Recently, I learned from a teacher that the inductive effect of any atom/group is always measured with respect to hydrogen.

Under this definition, we would ideally attach the atom/group with an atom of hydrogen and observe the direction of the dipole moment caused by the difference in electronegativity between hydrogen and the atom/group in question. If the electrons-initially positioned at the middle of the bond-are pushed toward hydrogen, the atom/group is termed as a "$+I$", electron-donating group. On the other hand, if the electrons are pulled toward the atom/group, it is termed as a "$-I$", electron-withdrawing group. Thereafter, this atom/group will always exhibit this type of inductive effect. Even if a situation does arise, in which it appears as though an atom/group that exhibits the $-I$ effect with hydrogen is exhibiting the $+I$ effect with another atom/group, this must be the cause of other dominating effects such as the mesomeric effect and in those cases also, it is said that the atom exhibits the $-I$ and not the $+I$ effect.

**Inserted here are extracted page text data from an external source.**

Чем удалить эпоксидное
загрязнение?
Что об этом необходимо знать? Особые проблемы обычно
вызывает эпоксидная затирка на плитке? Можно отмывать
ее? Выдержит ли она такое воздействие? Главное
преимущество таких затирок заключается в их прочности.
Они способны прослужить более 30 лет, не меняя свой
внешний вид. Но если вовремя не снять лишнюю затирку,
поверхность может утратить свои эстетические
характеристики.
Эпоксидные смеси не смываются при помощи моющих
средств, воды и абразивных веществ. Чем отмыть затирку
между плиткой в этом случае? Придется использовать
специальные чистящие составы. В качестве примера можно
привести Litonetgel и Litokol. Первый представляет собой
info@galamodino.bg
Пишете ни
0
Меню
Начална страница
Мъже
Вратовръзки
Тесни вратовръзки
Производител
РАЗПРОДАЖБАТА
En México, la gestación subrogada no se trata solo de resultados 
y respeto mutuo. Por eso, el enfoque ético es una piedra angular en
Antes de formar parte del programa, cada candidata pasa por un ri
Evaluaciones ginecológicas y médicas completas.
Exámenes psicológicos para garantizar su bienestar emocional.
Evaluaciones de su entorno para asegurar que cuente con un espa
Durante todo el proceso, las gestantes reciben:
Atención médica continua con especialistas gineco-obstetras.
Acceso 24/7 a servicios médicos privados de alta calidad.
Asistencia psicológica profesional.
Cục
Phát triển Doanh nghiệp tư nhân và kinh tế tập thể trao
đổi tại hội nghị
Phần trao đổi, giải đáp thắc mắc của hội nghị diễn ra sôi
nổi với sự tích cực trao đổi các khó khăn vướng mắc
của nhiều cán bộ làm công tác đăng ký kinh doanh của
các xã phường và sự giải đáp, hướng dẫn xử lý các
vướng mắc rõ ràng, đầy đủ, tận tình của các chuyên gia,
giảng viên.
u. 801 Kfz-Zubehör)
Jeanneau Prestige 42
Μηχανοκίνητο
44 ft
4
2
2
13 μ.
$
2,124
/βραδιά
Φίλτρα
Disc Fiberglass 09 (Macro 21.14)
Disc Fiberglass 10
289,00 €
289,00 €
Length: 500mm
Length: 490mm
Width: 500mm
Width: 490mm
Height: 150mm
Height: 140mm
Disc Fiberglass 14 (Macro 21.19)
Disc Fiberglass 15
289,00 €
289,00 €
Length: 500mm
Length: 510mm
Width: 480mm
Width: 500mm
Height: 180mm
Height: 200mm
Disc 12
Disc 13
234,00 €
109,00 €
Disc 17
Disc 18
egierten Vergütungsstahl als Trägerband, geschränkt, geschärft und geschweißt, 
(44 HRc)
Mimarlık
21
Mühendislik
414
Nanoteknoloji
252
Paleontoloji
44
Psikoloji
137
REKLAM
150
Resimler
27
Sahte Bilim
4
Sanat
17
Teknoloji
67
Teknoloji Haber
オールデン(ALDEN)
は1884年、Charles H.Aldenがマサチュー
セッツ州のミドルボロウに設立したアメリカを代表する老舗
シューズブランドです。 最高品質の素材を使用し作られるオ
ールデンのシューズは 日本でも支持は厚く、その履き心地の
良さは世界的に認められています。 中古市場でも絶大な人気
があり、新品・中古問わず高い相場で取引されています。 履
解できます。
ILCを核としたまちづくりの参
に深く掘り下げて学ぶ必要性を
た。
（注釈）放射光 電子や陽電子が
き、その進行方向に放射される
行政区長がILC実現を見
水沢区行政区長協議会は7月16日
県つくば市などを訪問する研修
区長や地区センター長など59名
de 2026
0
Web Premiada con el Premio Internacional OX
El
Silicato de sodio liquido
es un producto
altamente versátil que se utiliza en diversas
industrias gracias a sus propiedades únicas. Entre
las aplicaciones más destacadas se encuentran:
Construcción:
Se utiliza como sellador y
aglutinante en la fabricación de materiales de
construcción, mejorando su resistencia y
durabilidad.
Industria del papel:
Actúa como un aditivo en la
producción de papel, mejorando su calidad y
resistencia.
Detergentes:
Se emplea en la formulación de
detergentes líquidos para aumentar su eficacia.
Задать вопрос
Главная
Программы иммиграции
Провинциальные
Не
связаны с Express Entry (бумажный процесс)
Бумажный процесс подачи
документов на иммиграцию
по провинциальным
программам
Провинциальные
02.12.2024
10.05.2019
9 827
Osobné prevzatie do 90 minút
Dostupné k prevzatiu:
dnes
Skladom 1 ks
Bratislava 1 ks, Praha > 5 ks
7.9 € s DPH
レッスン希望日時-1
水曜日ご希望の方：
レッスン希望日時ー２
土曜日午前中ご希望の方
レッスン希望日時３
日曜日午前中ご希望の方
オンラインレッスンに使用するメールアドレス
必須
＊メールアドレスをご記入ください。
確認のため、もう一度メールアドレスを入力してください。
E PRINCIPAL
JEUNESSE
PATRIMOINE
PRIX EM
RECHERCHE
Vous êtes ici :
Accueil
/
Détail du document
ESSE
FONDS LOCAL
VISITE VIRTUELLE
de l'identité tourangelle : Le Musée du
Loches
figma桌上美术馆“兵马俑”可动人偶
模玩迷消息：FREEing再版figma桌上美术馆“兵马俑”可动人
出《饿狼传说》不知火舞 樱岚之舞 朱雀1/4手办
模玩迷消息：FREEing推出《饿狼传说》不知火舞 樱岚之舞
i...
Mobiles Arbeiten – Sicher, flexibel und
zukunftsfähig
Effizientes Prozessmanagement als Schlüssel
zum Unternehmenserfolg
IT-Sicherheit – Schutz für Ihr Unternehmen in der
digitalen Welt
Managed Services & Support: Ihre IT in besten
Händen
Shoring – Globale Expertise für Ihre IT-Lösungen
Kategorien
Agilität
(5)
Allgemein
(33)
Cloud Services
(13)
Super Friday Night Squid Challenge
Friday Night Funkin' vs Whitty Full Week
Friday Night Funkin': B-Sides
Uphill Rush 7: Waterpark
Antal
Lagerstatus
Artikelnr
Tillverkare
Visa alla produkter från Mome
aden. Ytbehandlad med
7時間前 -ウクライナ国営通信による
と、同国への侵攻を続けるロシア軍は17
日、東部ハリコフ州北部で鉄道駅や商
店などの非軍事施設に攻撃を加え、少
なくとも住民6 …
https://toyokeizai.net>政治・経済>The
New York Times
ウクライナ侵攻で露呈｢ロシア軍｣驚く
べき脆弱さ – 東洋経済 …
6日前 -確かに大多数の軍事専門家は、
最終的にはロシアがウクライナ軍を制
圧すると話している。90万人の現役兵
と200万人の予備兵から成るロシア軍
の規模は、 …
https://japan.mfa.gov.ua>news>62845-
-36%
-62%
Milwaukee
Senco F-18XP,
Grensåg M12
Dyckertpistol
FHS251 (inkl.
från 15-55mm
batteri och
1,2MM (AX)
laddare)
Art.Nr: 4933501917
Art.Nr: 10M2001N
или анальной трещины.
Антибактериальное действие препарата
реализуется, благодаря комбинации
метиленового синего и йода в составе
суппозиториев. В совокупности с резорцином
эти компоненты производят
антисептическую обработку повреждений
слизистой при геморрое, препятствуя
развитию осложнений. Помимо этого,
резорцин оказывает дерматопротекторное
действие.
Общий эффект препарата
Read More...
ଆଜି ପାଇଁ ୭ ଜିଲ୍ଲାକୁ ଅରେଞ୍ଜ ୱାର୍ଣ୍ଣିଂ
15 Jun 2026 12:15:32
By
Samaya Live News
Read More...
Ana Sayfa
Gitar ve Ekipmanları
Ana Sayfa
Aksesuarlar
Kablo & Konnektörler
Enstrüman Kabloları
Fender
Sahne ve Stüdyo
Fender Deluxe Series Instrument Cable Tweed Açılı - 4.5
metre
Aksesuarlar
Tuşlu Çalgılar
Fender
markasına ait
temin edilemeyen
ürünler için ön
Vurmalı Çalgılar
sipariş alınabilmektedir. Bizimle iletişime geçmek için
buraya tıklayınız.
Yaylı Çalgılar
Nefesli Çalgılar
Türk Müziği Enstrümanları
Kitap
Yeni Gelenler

To illustrate the clear distinction between the definition put forward by the teacher and the one on Wikipedia, let us consider a molecule of $\ce{Cl2}$.

Under the definition on Wikipedia, it is clear that $\ce{Cl2}$ is a non-polar molecule (i.e. No permanent dipole moment has been experimentally observed in this molecule). Hence, no inductive effect is in play and neither of the two $\ce{Cl}$ atoms show either the $+I$ or $-I$ effect.

On the other hand, if we work with the definition put forward by the teacher, we observe that an atom of $\ce{Cl}$ exhibits the $-I$ effect when attached to an atom of hydrogen, being more electronegative than it. Therefore, in the $\ce{Cl2}$ molecule, no permanent dipole exists as a result of the $-I$ effect of both chlorine atoms cancelling away from opposite directions.

It appears that only one of these two definitions is definitely correct and I am confused as to which one that is.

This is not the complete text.